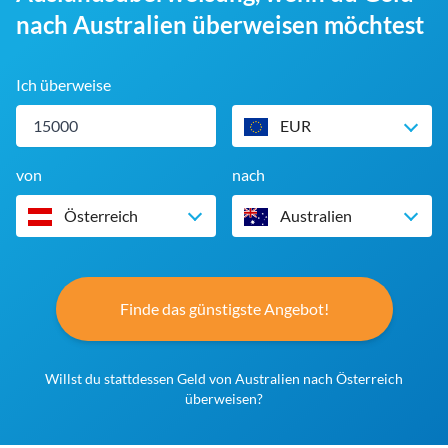
nach Australien überweisen möchtest
Ich überweise
EUR
von
nach
Österreich
Australien
Finde das günstigste Angebot!
Willst du stattdessen Geld von Australien nach Österreich
überweisen?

== == ==

(How to complete this task): Return the line that contains "Ich überweise" along with every line after it through the end of the entries, exactly, adding nothing.

(Exercise solution):
Ich überweise
EUR
von
nach
Österreich
Australien
Finde das günstigste Angebot!
Willst du stattdessen Geld von Australien nach Österreich
überweisen?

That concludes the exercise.